Wie kam es dazu, dass Ida Horber als Freiwillige für den Rotkreuz-Notruf tätig ist? Sie habe sich nach der Pensionierung nach einer sinnvollen Freiwilligentätigkeit umgeschaut, die verbunden ist mit sozialen Kontakten. Diese habe sie beim Roten Kreuz Zürich gefunden und es bereite ihr Freude. «Ich habe im Leben viel Gutes erfahren dürfen, nun möchte ich etwas davon weitergeben. Mit dem Roten Kreuz verbinde ich den Dienst am Mitmenschen und ich schätze den Kontakt zu den Mitarbeiterinnen und Mitarbeitern vom SRK Kanton Zürich, die mich sehr kompetent, freundlich und hilfsbereit bei den Einsätzen unterstützen.»

Bei den Installationen trifft sie immer wieder neue Menschen und erlebt auch überraschende und manchmal emotionale Situationen. Bei ihrer ersten Installation war sie mit einem Rotkreuz-Mitarbeiter bei einer Kundin. Diese lebte allein in einer grossen 5-Zimmer-Wohnung. Als die Kundin einmal an der Wand etwas mit dem Arm anstiess, erklärte sie, sie habe ihrer Tochter gesagt, dass sie unbedingt eine grössere Wohnung brauche.

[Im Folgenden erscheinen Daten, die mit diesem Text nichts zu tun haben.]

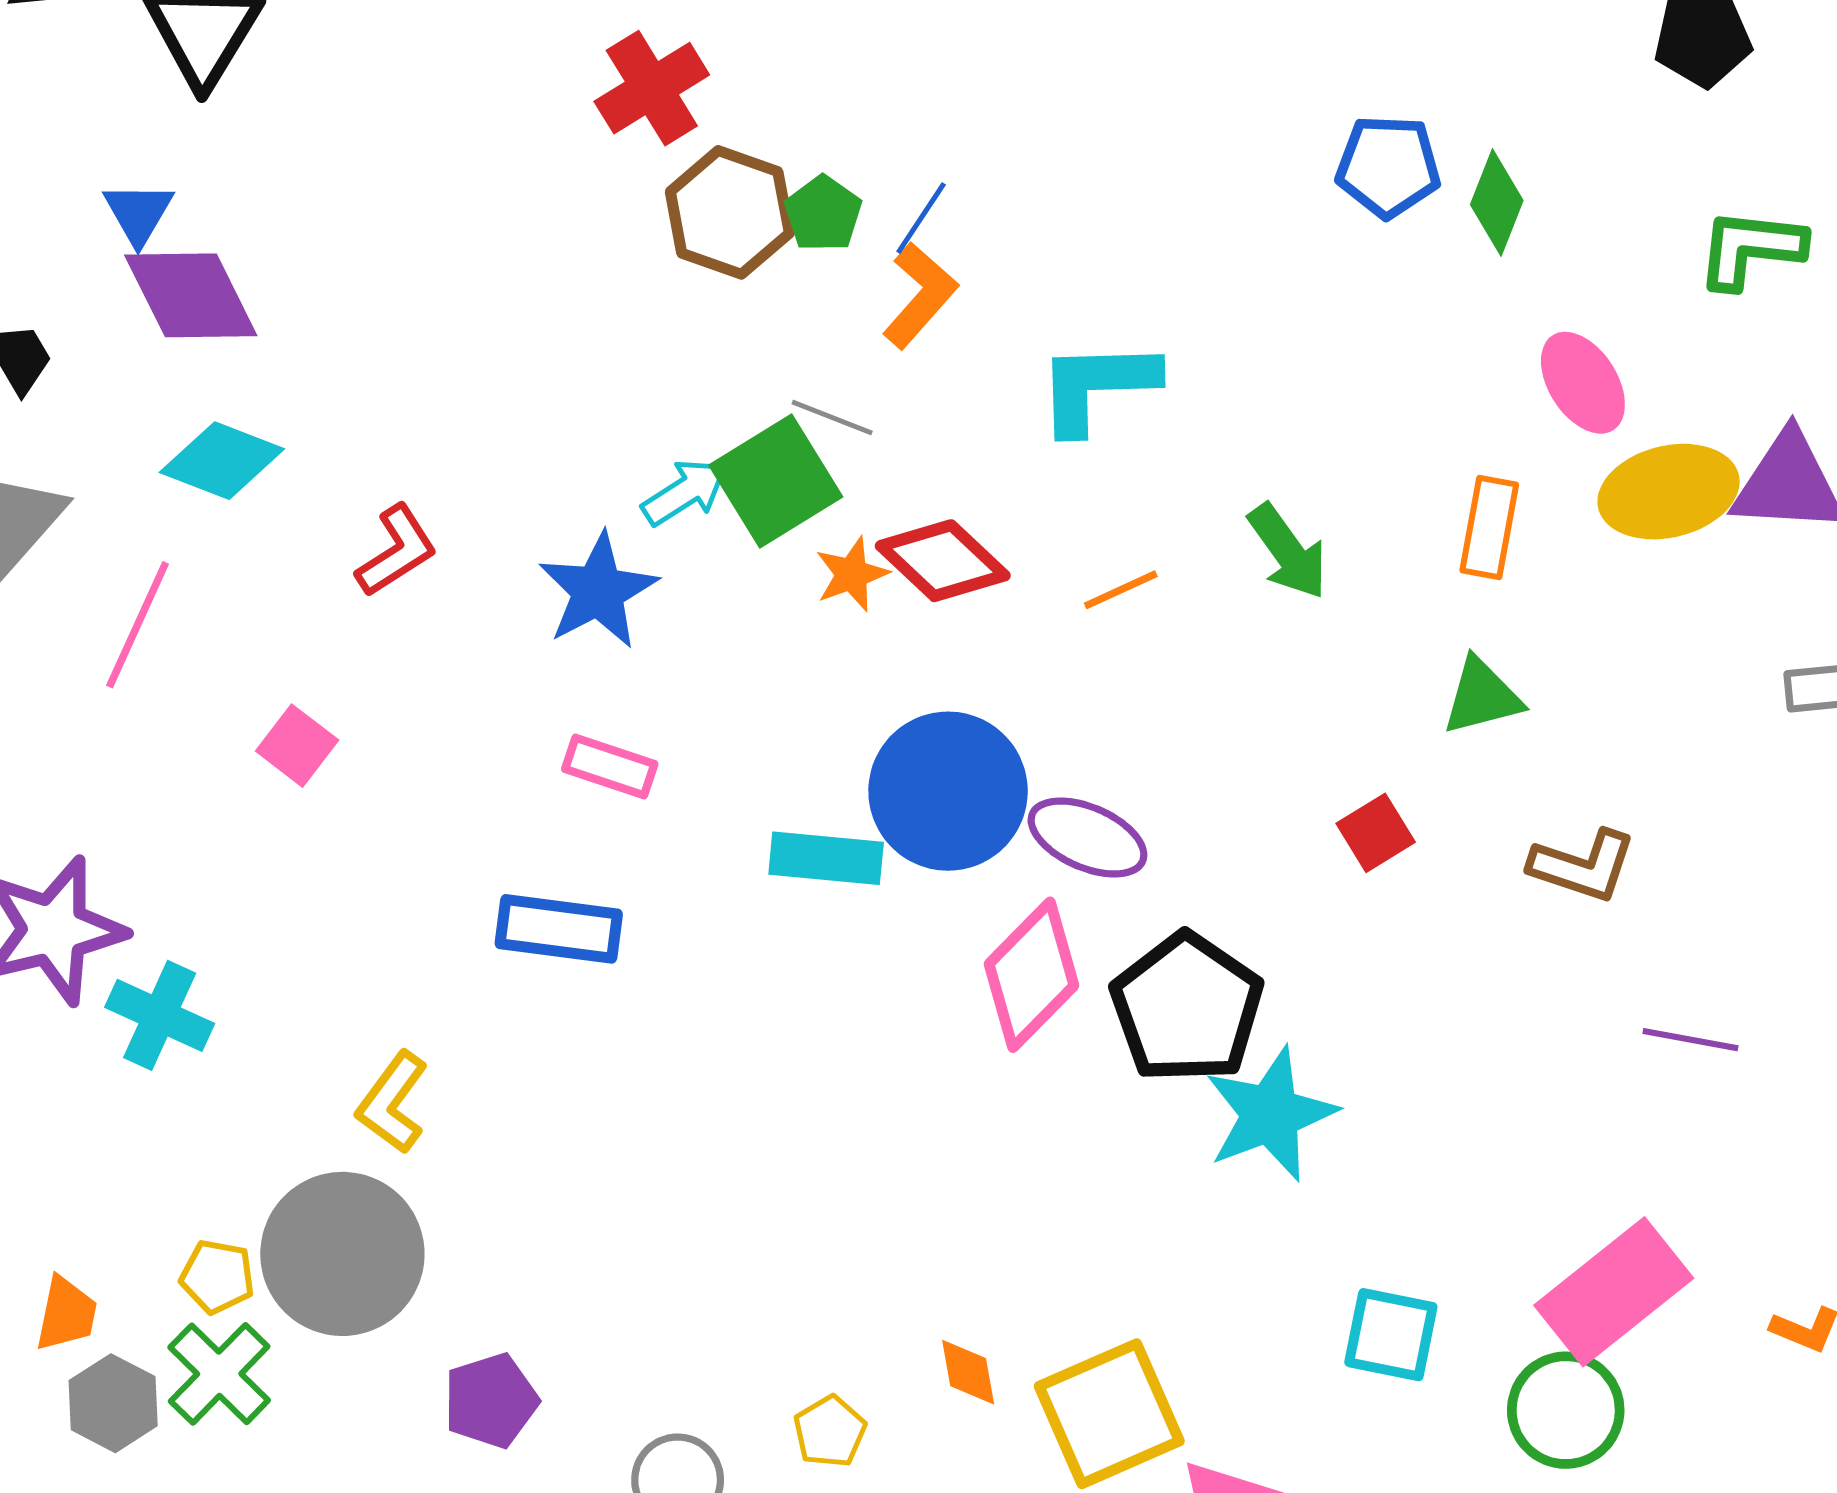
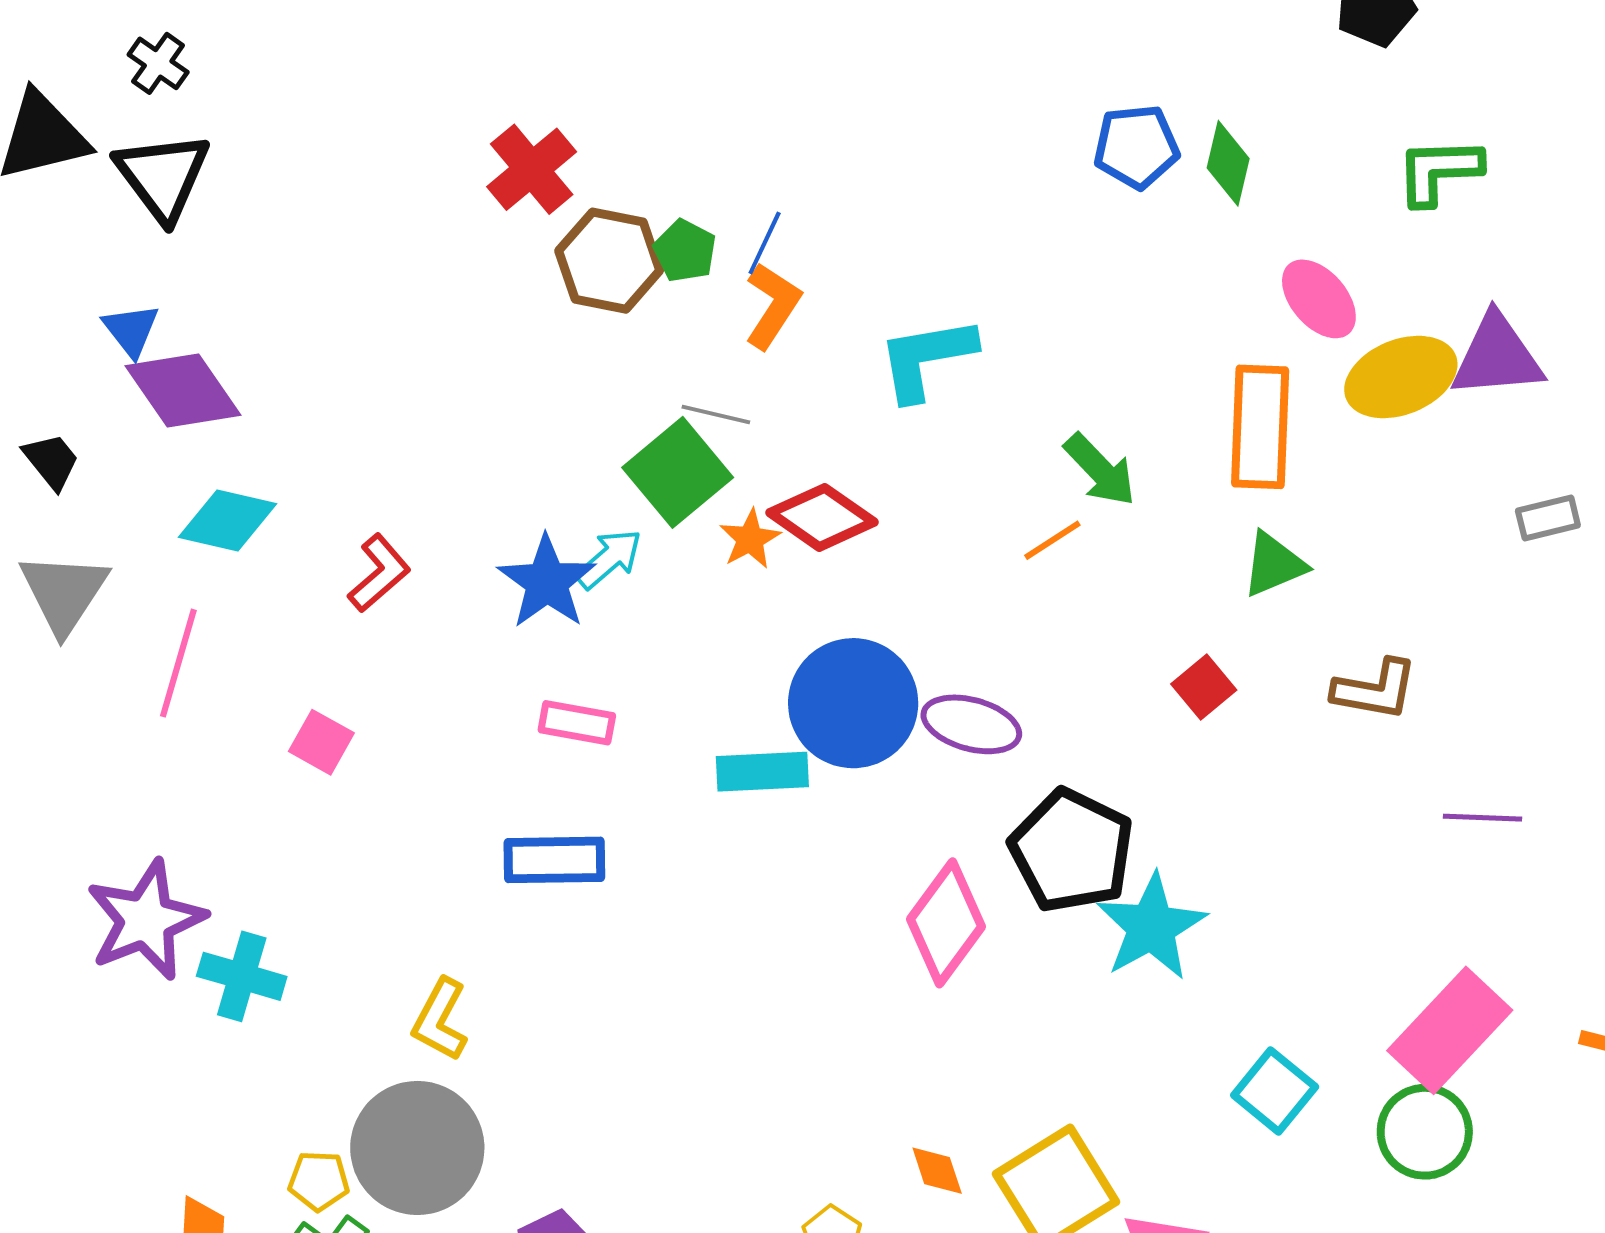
cyan arrow: (685, 492) -> (609, 559), moved
orange rectangle: (1489, 528) -> (1260, 427), size x1.5
orange line: (1121, 590) -> (1052, 540), moved
pink diamond: (1031, 975) -> (946, 923), moved
cyan square: (1391, 1335) -> (1275, 1091), turned 36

Eine andere Kundin, die sehr schwach und krank war, fragte die Freiwillige beim Abschlussgespräch, ob sie ihr sagen könne, wann sie endlich sterben könne. Ida Horber antwortete ihr: «Diesen Schalter kenne ich nicht. Das bestimmt eine höhere Macht.» Als Rotkreuz-Freiwillige erlebt sie auch viel Dankbarkeit und schöne Momente. «Eine Angehörige war kürzlich so dankbar und erleichtert, dass der Notruf bei ihrer Mutter so gut funktioniert und sogar bis ans Ende der steilen Eingangs- und Waschküchentreppe reicht, dass sie mich bei der Verabschiedung spontan umarmte.» Und was versteht Ida Horber ganz persönlich unter Menschlichkeit? «Unter Menschlichkeit verstehe ich, dass ich die Mitmenschen ernst nehme, ihnen zuhöre, höflich und diplomatisch bin.»

Ein offenes Ohr für die Mitmenschen

Edith Bühlmann ist Mutter zweier Töchter, war Wirtin und ihr Leben lang berufstätig. So blieb ihr für ein freiwilliges Engagement keine Zeit. «Ich habe aber freiwillig im Restaurant jeden Tag viele Geschichten abgehört», erzählt sie lachend. Als Wirtin sei es früher noch etwas anders gewesen, das Restaurant war den ganzen Tag geöffnet. In den ruhigen Randstunden vertrauten ihr die Gäste regelmässig ihre Sorgen an und schütteten ihr das Herz aus. Alleinstehende oder einsame Menschen fanden Gesellschaft und Unterhaltung, und so hatte eine Wirtschaft auch eine soziale Funktion, berichtet sie. Als sie dann pensioniert wurde, sei ihr aber nicht langweilig geworden. «Mein Mann sorgte für Unterhaltung!», scherzt sie. Er hatte ein zeitintensives Hobby: Er war Rennfahrer, und sie unterstützte ihn bei seiner Leidenschaft. Leider ist er vor zwei Jahren gestorben.

Was schätzt sie heute in ihrem stolzen Alter im täglichen Leben besonders? «Dass ich gesund bin; meine Enkel, Urenkel und Töchter; dass ich weiterhin da in Wetzikon selbstständig wohnen darf, einen Garten habe und keine finanziellen Sorgen. Mehr braucht es nicht!» Und was bedeutet für Edith Bühlmann Menschlichkeit? «Loyal zu sein und ein Herz für andere zu haben, hilfsbereit zu sein und nicht wertend.»